The behaviour of partial or ordinary differential equations can be studied/visualized with phase diagrams. How would one plot such diagrams for empirical data, which are suspected to be governed by differential equations?
Suppose I have e.g. some time-series data. Should I plot the original series $x_n$ against first differences $\dot{x} = x_{n+1}-x_{n}$, or do something else?
I assume that with "phase diagram" you mean the "phase portrait" of your system (the plot of typical trajectories in the "state space").

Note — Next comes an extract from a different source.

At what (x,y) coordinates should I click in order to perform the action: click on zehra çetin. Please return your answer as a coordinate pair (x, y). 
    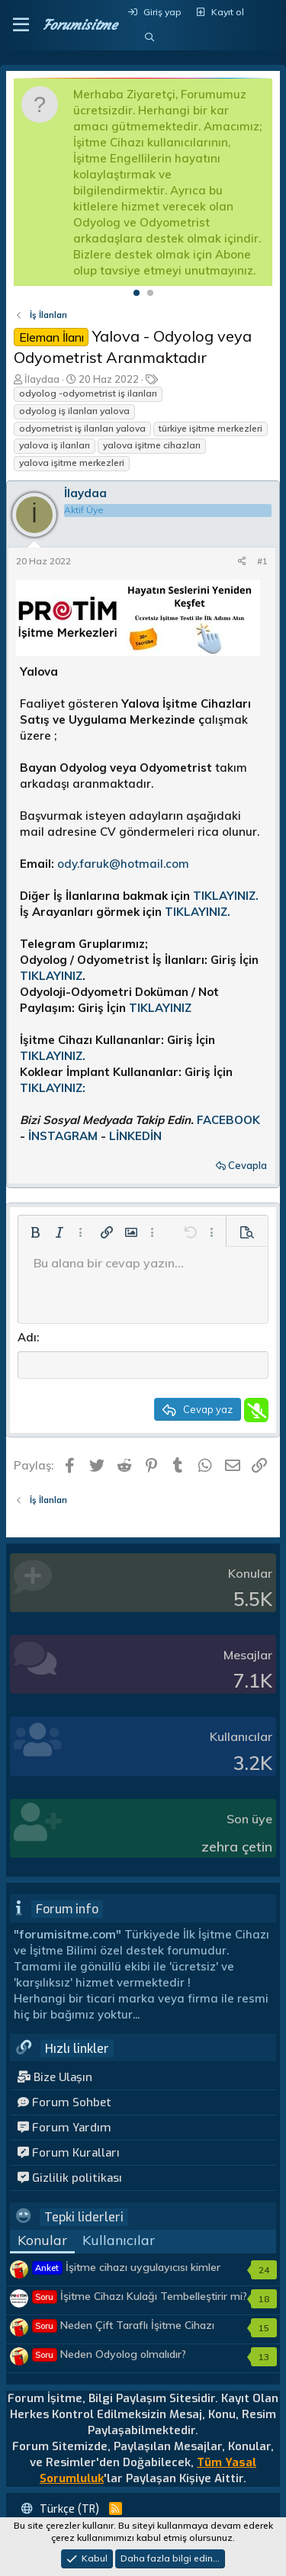
    Looking at the image, I should click on (236, 1846).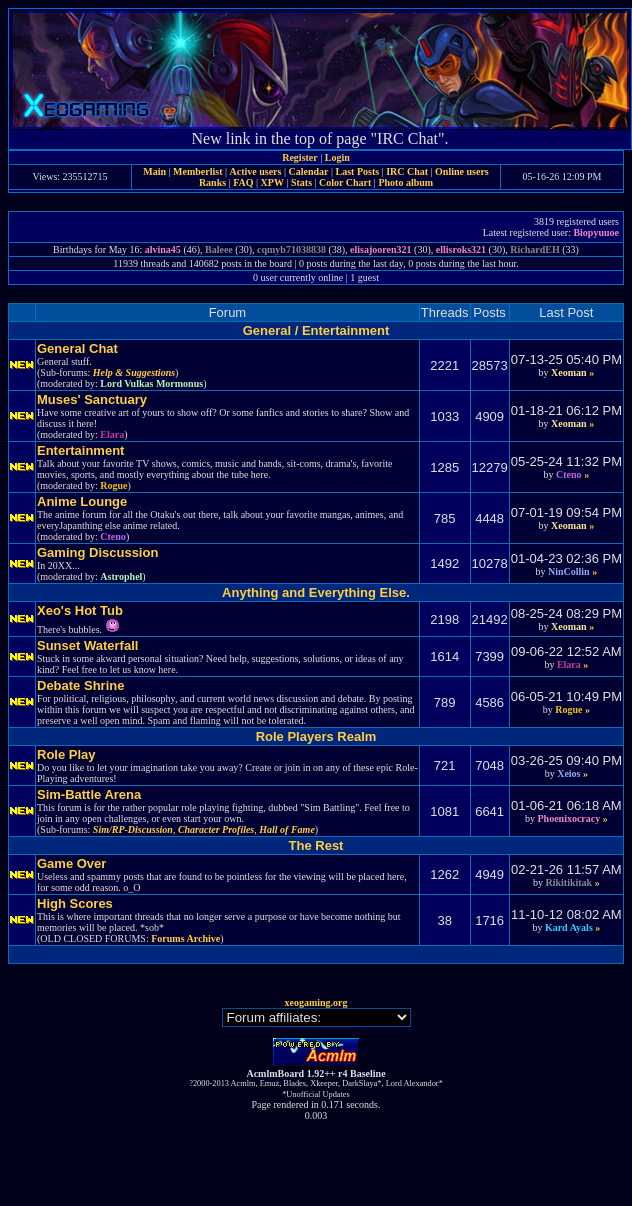 Image resolution: width=632 pixels, height=1206 pixels. Describe the element at coordinates (316, 592) in the screenshot. I see `Anything and Everything Else.` at that location.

Therefore, if the state space of your system is the space of the points $(x,\dot{x})$, then the answer to your question is YES.
Since you have $(t^q_i,x^q_i)$, where $q$ is the label of a specific trajectory, you have to plot (for all the $q$ trajectories) the points $(x^q_i,v^q_i)$, where
$$ v_i^q = f( ...x_{i-1}^q,x_i^q,x_{i+1}^q... ; ...t_{i-1}^q,t_i^q,t_{i+1}^q... ) $$
is a certain discrete approximation of the velocity along the trajectory $q$. There are some dots, indicating that the number of arguments depends on the "stencil" you want to use to calculate the derivative.
For example, simple possibilities are:
$$ v_i^q \approx \frac{x_{i+1}^q-x_{i}^q}{t_{i+1}^q-t_{i}^q} \approx \frac{x_{i}^q-x_{i-1}^q}{t_{i}^q-t_{i-1}^q} \approx \frac{x_{i+1}^q-x_{i-1}^q}{t_{i+1}^q-t_{i-1}^q} $$
Of course you can consider higher-order methods to calculate the derivative (this is why in the definition of $f$ there are some dots).